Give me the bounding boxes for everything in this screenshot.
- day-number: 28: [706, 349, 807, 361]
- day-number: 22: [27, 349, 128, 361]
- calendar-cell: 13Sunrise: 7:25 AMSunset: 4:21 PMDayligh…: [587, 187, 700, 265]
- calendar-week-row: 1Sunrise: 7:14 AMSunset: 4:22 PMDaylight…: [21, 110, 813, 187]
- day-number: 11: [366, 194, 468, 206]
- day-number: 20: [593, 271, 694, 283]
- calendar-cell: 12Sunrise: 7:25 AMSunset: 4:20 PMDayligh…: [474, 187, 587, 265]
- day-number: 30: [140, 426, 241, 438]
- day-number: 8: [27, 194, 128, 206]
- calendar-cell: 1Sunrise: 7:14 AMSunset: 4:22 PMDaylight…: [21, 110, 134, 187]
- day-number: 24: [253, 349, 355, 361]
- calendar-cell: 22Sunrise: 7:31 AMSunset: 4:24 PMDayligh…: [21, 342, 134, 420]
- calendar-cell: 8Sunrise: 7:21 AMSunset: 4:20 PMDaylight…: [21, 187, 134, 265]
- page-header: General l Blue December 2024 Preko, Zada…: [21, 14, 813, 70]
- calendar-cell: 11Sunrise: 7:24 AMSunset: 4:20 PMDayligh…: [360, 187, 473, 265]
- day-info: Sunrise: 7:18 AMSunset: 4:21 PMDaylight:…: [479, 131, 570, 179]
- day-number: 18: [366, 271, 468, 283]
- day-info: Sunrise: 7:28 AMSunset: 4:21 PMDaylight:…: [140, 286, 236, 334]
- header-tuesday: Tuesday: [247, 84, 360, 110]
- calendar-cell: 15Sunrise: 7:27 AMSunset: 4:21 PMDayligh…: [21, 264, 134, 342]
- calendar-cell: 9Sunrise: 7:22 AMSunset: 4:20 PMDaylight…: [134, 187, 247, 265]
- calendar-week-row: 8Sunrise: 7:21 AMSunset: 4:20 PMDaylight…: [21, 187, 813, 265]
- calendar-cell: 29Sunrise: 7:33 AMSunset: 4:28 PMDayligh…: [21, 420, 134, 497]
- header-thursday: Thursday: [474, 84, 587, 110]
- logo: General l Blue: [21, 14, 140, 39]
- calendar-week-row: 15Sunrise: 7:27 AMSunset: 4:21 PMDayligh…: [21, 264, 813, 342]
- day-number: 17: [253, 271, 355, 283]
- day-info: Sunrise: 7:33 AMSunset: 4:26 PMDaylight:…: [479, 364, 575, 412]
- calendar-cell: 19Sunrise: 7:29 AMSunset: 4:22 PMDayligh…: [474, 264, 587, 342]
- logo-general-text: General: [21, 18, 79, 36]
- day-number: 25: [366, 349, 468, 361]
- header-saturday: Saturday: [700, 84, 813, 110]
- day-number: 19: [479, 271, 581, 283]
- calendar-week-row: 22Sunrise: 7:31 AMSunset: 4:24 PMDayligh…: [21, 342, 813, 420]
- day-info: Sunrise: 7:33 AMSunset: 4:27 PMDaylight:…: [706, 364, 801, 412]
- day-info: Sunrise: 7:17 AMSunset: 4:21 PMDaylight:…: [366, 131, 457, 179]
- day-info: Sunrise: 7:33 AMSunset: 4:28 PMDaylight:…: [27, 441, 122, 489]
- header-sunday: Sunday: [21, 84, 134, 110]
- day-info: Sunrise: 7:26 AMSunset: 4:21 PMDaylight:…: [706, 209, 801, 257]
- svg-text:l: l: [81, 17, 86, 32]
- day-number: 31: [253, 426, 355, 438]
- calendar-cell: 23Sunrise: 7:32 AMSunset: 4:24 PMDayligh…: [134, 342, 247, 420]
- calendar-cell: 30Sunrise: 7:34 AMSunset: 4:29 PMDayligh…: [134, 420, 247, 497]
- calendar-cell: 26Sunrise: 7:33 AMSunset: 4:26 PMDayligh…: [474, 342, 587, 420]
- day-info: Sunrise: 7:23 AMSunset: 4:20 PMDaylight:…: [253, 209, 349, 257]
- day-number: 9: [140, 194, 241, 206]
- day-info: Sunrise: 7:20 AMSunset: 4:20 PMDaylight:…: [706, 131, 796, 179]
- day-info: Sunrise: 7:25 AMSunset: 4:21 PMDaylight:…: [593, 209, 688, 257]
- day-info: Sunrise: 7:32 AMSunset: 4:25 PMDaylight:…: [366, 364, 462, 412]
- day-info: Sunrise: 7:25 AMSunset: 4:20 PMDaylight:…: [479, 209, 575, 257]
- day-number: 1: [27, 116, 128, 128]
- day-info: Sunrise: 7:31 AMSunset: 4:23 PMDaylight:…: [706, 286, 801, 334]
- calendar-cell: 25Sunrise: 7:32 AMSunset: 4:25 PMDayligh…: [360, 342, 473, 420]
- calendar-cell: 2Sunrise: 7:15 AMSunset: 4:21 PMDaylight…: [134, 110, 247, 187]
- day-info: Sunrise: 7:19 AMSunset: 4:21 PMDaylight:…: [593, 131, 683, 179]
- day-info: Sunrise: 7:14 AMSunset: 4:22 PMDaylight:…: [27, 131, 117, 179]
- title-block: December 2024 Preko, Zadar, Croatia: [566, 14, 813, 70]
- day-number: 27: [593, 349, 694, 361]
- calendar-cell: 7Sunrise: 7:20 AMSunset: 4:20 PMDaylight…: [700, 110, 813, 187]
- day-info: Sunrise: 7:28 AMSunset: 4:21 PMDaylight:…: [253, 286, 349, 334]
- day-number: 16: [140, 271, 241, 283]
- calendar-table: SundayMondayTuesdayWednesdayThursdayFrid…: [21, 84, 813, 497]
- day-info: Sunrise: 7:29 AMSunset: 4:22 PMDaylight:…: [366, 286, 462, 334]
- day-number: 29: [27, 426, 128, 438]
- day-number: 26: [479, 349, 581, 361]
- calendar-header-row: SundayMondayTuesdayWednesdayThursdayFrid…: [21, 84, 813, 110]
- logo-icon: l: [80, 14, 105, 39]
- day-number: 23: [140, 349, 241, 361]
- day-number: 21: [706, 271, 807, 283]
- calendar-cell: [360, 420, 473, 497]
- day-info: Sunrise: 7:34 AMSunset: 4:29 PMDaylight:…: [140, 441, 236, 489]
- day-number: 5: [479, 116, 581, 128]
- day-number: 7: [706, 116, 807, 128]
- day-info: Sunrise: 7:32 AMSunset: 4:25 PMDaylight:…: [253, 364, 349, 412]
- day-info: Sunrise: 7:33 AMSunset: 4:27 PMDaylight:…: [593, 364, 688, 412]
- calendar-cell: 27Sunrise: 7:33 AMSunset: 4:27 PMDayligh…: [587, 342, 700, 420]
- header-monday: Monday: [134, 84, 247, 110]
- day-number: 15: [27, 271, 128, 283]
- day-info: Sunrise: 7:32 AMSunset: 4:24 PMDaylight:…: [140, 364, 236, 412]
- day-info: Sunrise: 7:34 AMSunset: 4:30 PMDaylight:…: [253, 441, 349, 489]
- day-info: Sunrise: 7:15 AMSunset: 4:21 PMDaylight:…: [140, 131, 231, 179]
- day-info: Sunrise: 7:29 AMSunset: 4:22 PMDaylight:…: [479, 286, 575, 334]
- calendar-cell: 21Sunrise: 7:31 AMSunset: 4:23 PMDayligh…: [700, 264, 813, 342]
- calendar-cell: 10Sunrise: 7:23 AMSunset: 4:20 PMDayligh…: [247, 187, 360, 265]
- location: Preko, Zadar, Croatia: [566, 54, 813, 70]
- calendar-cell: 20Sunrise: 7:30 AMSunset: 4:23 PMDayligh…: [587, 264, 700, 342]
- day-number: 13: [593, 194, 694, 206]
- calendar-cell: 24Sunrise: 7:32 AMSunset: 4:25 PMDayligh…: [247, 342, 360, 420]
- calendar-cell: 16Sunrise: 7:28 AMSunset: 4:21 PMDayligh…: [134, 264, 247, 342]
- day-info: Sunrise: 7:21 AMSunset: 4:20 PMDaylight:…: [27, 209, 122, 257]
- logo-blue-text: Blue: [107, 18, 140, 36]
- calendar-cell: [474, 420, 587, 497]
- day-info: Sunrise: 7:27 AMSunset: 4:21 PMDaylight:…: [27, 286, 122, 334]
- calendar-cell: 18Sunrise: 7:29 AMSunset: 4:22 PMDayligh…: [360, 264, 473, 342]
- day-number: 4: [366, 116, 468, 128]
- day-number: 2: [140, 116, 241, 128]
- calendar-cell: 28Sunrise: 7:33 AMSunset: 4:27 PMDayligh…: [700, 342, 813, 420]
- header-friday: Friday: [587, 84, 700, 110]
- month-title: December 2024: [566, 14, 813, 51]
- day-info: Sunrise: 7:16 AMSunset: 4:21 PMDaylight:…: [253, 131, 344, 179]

--- --- ---

Directions for this task
Where does the word "Preko" appear in the listing? List each line that holds it.

Solution to the exercise
- page-header: General l Blue December 2024 Preko, Zada…: [21, 14, 813, 70]
- title-block: December 2024 Preko, Zadar, Croatia: [566, 14, 813, 70]
- location: Preko, Zadar, Croatia: [566, 54, 813, 70]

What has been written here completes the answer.